Always a risk: Short of a vaccine or cure, there will be no point in the near future that coronavirus does not pose at least some risk, experts said. Politicians and public health officials will have to decide their acceptable level of risk and how it can be properly mitigated. “Everybody is going to have their own cutoff point — ‘if we hit this number on the way down we’ll allow you to do this,’” Perrotta said. “I just don’t know that we’ll know how to attribute the effectiveness of one specific step (in reducing restrictions) and the number of cases we’re going to prevent.”
And coronavirus may never be gone. “We need to accept in our minds this virus isn’t going to burn off and go away forever,” Cervantes said. “It may be part of our present and our future as a virus that circulates within our population.”
How we’ll start easing back
Getting back to normal will require small steps and waiting to see what happens before making big changes.

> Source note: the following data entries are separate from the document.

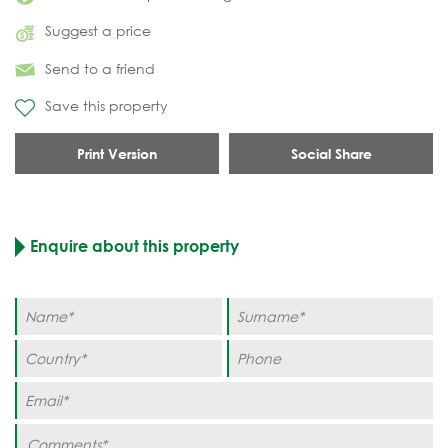
Suggest a price
Send to a friend
Save this property
Print Version
Social Share
Enquire about this property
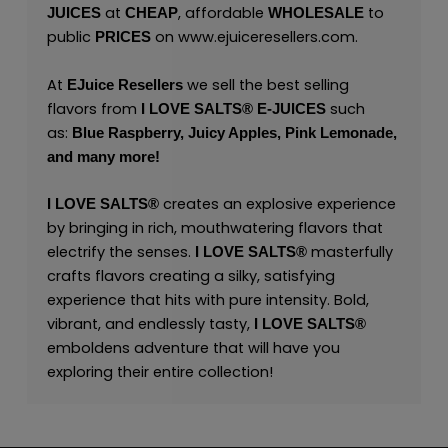
at
, affordable
to
JUICES
CHEAP
WHOLESALE
public
on
www.ejuiceresellers.com
.
PRICES
At
we sell the best selling
EJuice Resellers
flavors from
such
I LOVE SALTS®
E-JUICES
as:
Blue Raspberry,
Juicy Apples,
Pink Lemonade,
and many
more!
creates an explosive experience
I LOVE SALTS®
by bringing in rich, mouthwatering flavors that
electrify the senses.
masterfully
I LOVE SALTS®
crafts flavors creating a silky, satisfying
experience that hits with pure intensity. Bold,
vibrant, and endlessly tasty,
I LOVE SALTS®
emboldens adventure that will have you
exploring their entire collection!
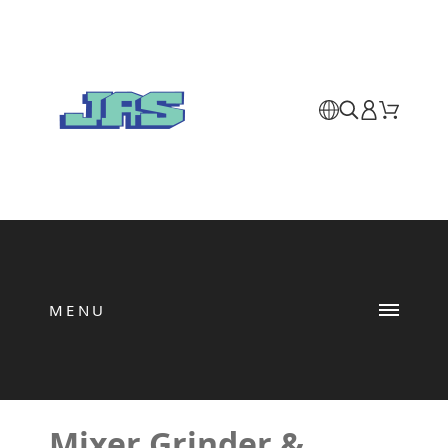
MENU
Mixer Grinder &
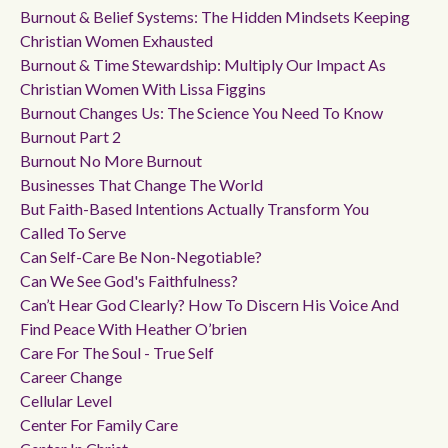
Burnout & Belief Systems: The Hidden Mindsets Keeping
Christian Women Exhausted
Burnout & Time Stewardship: Multiply Our Impact As
Christian Women With Lissa Figgins
Burnout Changes Us: The Science You Need To Know
Burnout Part 2
Burnout No More Burnout
Businesses That Change The World
But Faith-Based Intentions Actually Transform You
Called To Serve
Can Self-Care Be Non-Negotiable?
Can We See God's Faithfulness?
Can’t Hear God Clearly? How To Discern His Voice And
Find Peace With Heather O’brien
Care For The Soul - True Self
Career Change
Cellular Level
Center For Family Care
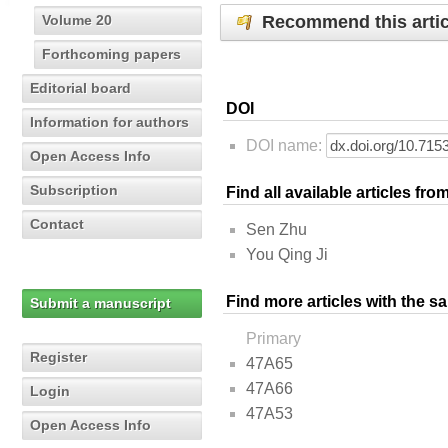
Recommend this artic
Volume 20
Forthcoming papers
Editorial board
DOI
Information for authors
DOI name:
Open Access Info
Subscription
Find all available articles fr
Contact
Sen Zhu
You Qing Ji
Find more articles with the s
Submit a manuscript
Primary
Register
47A65
47A66
Login
47A53
Open Access Info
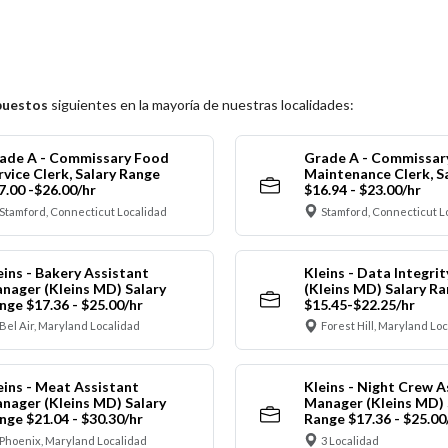
puestos
siguientes en la mayoría de nuestras localidades:
ade A - Commissary Food
Grade A - Commissar
rvice Clerk, Salary Range
Maintenance Clerk, S
7.00 -$26.00/hr
$16.94 - $23.00/hr
Stamford, Connecticut Localidad
Stamford, Connecticut L
eins - Bakery Assistant
Kleins - Data Integrit
nager (Kleins MD) Salary
(Kleins MD) Salary R
nge $17.36 - $25.00/hr
$15.45-$22.25/hr
Bel Air, Maryland Localidad
Forest Hill, Maryland Lo
eins - Meat Assistant
Kleins - Night Crew A
nager (Kleins MD) Salary
Manager (Kleins MD) 
nge $21.04 - $30.30/hr
Range $17.36 - $25.00
Phoenix, Maryland Localidad
3 Localidad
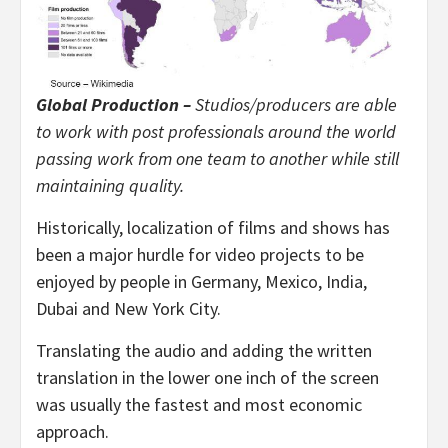
Global Production –
Studios/producers are able
to work with post professionals around the world
passing work from one team to another while still
maintaining quality.
Historically, localization of films and shows has
been a major hurdle for video projects to be
enjoyed by people in Germany, Mexico, India,
Dubai and New York City.
Translating the audio and adding the written
translation in the lower one inch of the screen
was usually the fastest and most economic
approach.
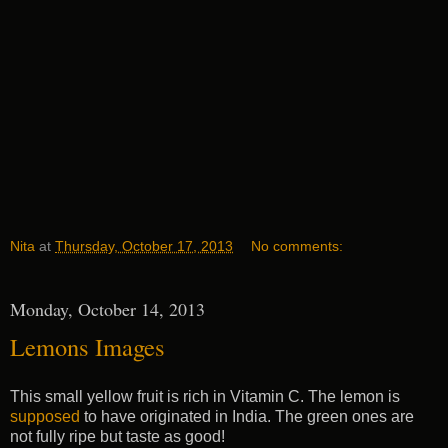
Nita
at
Thursday, October 17, 2013
No comments:
Monday, October 14, 2013
Lemons Images
This small yellow fruit is rich in Vitamin C. The lemon is
supposed
to have originated in India. The green ones are
not fully ripe but taste as good!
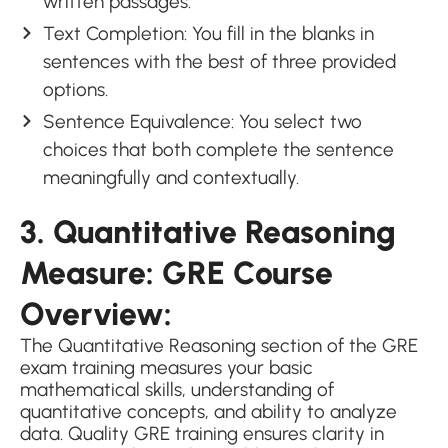
written passages.
Text Completion: You fill in the blanks in
sentences with the best of three provided
options.
Sentence Equivalence: You select two
choices that both complete the sentence
meaningfully and contextually.
3. Quantitative Reasoning
Measure: GRE Course
Overview:
The Quantitative Reasoning section of the GRE
exam training measures your basic
mathematical skills, understanding of
quantitative concepts, and ability to analyze
data. Quality GRE training ensures clarity in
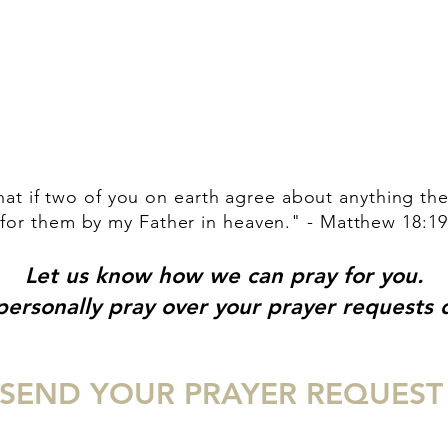
HOME
ABOUT US
INVITE
EVENTS
MED
that if two of you on earth agree about anything the
for them by my Father in heaven." - Matthew 18:19
Let us know how we can pray for you.
ersonally pray over your prayer requests d
SEND YOUR PRAYER REQUEST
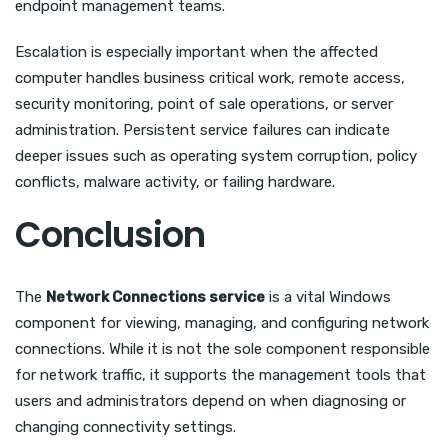
endpoint management teams.
Escalation is especially important when the affected
computer handles business critical work, remote access,
security monitoring, point of sale operations, or server
administration. Persistent service failures can indicate
deeper issues such as operating system corruption, policy
conflicts, malware activity, or failing hardware.
Conclusion
The
Network Connections service
is a vital Windows
component for viewing, managing, and configuring network
connections. While it is not the sole component responsible
for network traffic, it supports the management tools that
users and administrators depend on when diagnosing or
changing connectivity settings.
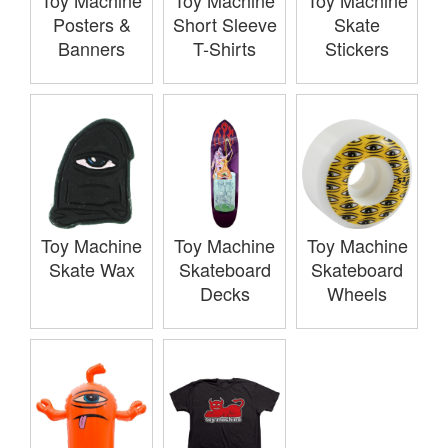
Toy Machine
Toy Machine
Toy Machine
Posters &
Short Sleeve
Skate
Banners
T-Shirts
Stickers
Toy Machine
Toy Machine
Toy Machine
Skate Wax
Skateboard
Skateboard
Decks
Wheels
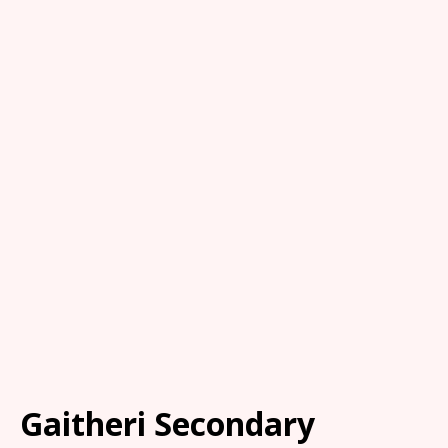
Gaitheri Secondary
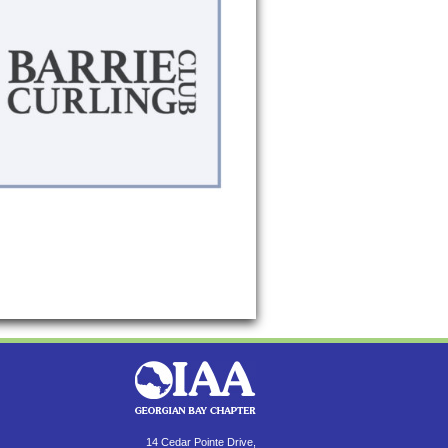
14 Cedar Pointe Drive,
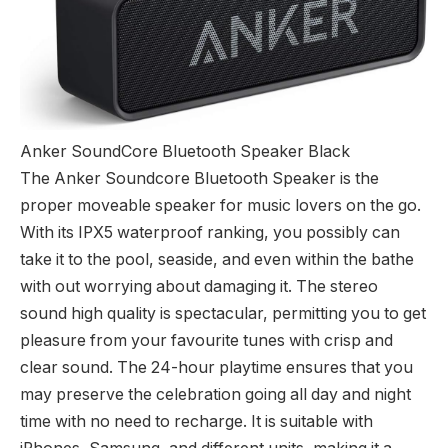
Anker SoundCore Bluetooth Speaker Black
The Anker Soundcore Bluetooth Speaker is the
proper moveable speaker for music lovers on the go.
With its IPX5 waterproof ranking, you possibly can
take it to the pool, seaside, and even within the bathe
with out worrying about damaging it. The stereo
sound high quality is spectacular, permitting you to get
pleasure from your favourite tunes with crisp and
clear sound. The 24-hour playtime ensures that you
may preserve the celebration going all day and night
time with no need to recharge. It is suitable with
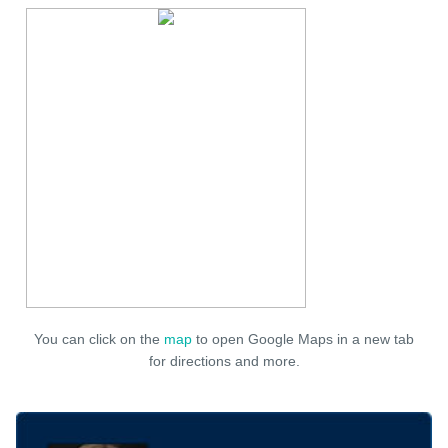
You can click on the
map
to open Google Maps in a new tab
for directions and more.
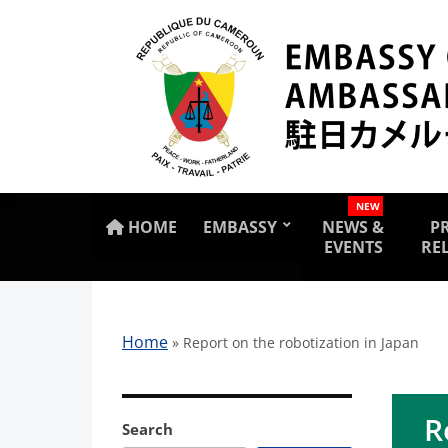
NEW
HOME
EMBASSY
NEWS &
P
EVENTS
RE
Home
»
Report on the robotization in Japan
R
Search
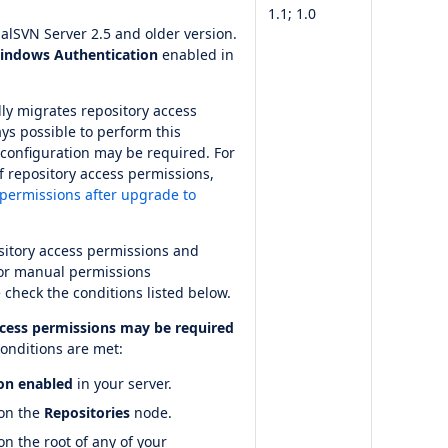
1.1; 1.0
alSVN Server 2.5 and older version.
indows Authentication
enabled in
lly migrates repository access
ays possible to perform this
onfiguration may be required. For
f repository access permissions,
permissions after upgrade to
itory access permissions and
for manual permissions
 check the conditions listed below.
ccess permissions may be required
onditions are met:
on enabled
in your server.
 on the
Repositories
node.
n the root of any of your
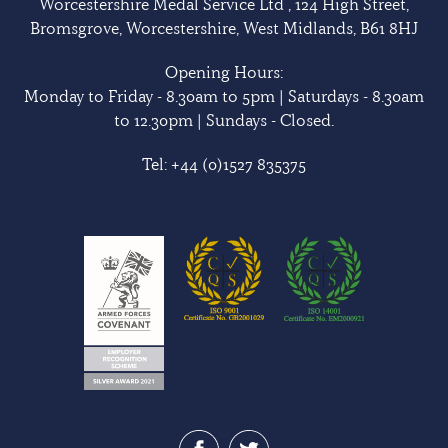
Worcestershire Medal Service Ltd , 124 High Street,
Bromsgrove, Worcestershire, West Midlands, B61 8HJ
Opening Hours:
Monday to Friday - 8.30am to 5pm | Saturdays - 8.30am
to 12.30pm | Sundays - Closed.
Tel:
+44 (0)1527 835375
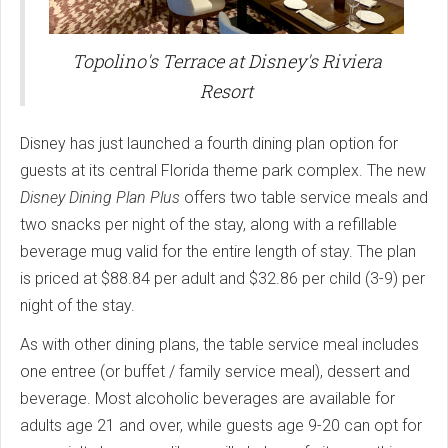
Topolino's Terrace at Disney's Riviera
Resort
Disney has just launched a fourth dining plan option for
guests at its central Florida theme park complex. The new
Disney Dining Plan Plus
offers two table service meals and
two snacks per night of the stay, along with a refillable
beverage mug valid for the entire length of stay. The plan
is priced at $88.84 per adult and $32.86 per child (3-9) per
night of the stay.
As with other dining plans, the table service meal includes
one entree (or buffet / family service meal), dessert and
beverage. Most alcoholic beverages are available for
adults age 21 and over, while guests age 9-20 can opt for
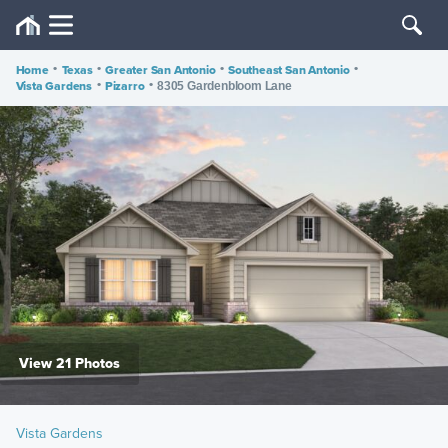
Home
•
Texas
•
Greater San Antonio
•
Southeast San Antonio
•
Vista Gardens
•
Pizarro
•
8305 Gardenbloom Lane
View 21 Photos
Vista Gardens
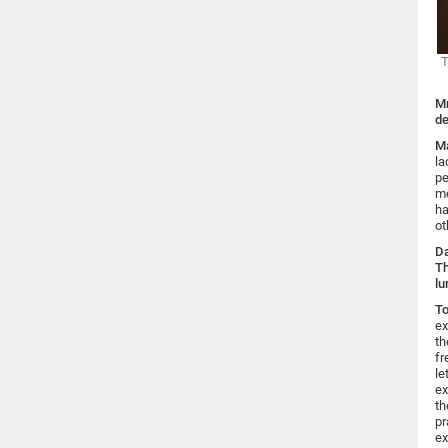
T
Mr
de
Ma
la
pe
me
ha
ot
Da
Th
lu
To
ex
th
fr
le
ex
th
pr
ex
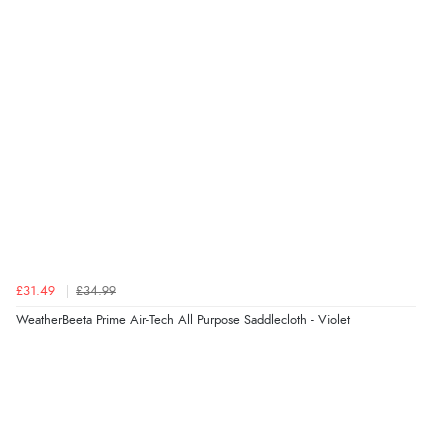
£31.49
£34.99
WeatherBeeta Prime Air-Tech All Purpose Saddlecloth - Violet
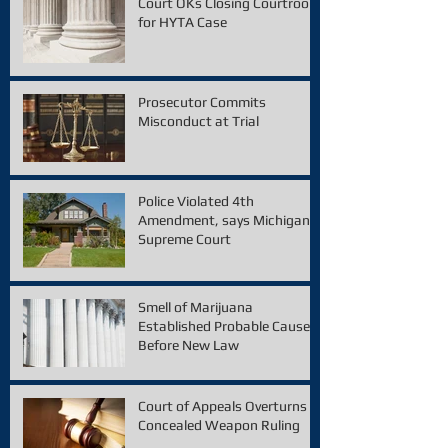
Court OKs Closing Courtroom
for HYTA Case
Prosecutor Commits
Misconduct at Trial
Police Violated 4th
Amendment, says Michigan
Supreme Court
Smell of Marijuana
Established Probable Cause
Before New Law
Court of Appeals Overturns
Concealed Weapon Ruling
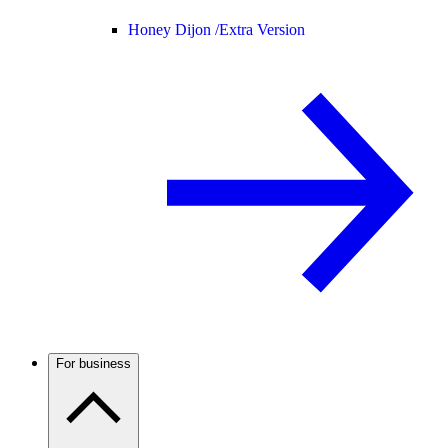
Honey Dijon /
Extra Version
For business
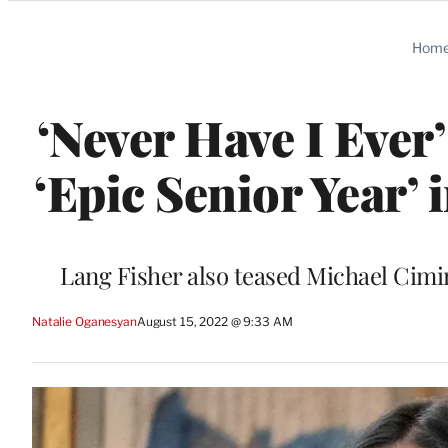
Categories
Hom
‘Never Have I Eve
‘Epic Senior Year’
Lang Fisher also teased Michael Cimin
Natalie Oganesyan
August 15, 2022 @ 9:33 AM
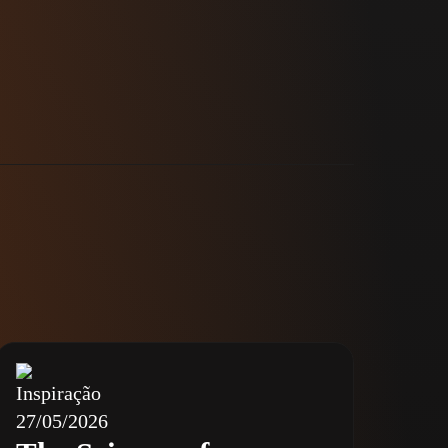
Inspiração
27/05/2026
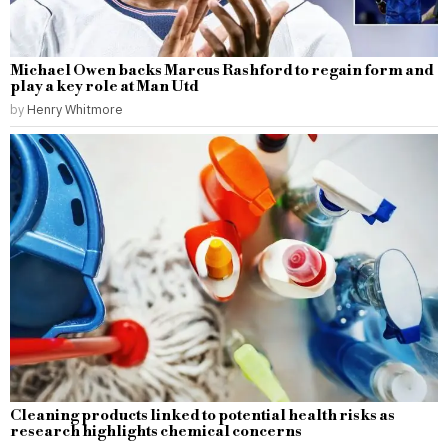
Michael Owen backs Marcus Rashford to regain form and
play a key role at Man Utd
by
Henry Whitmore
Cleaning products linked to potential health risks as
research highlights chemical concerns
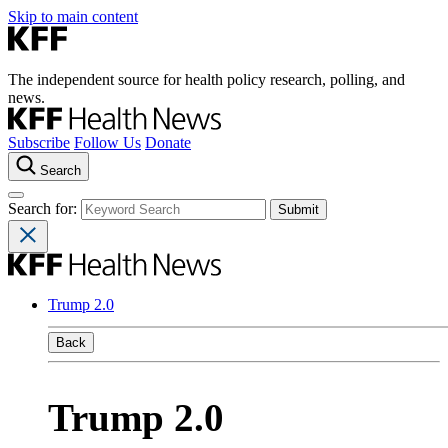
Skip to main content
The independent source for health policy research, polling, and
news.
Subscribe
Follow Us
Donate
Search
Search for:
Trump 2.0
Back
Trump 2.0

Cervantes said one of the first steps could be increasing the number of people who can go to work from critical businesses to important but less essential businesses. When restaurants and stores open, Troisi said Texas may consider limiting occupancy levels to well below half of their normal occupancy. “And if the number of cases don’t go up, you open something else,” she said.
Public health officials will have to spend time studying the effects of every decision. If cases go back up after restrictions are loosened — a second wave of disease — they’ll have to evaluate whether we need to shut down again.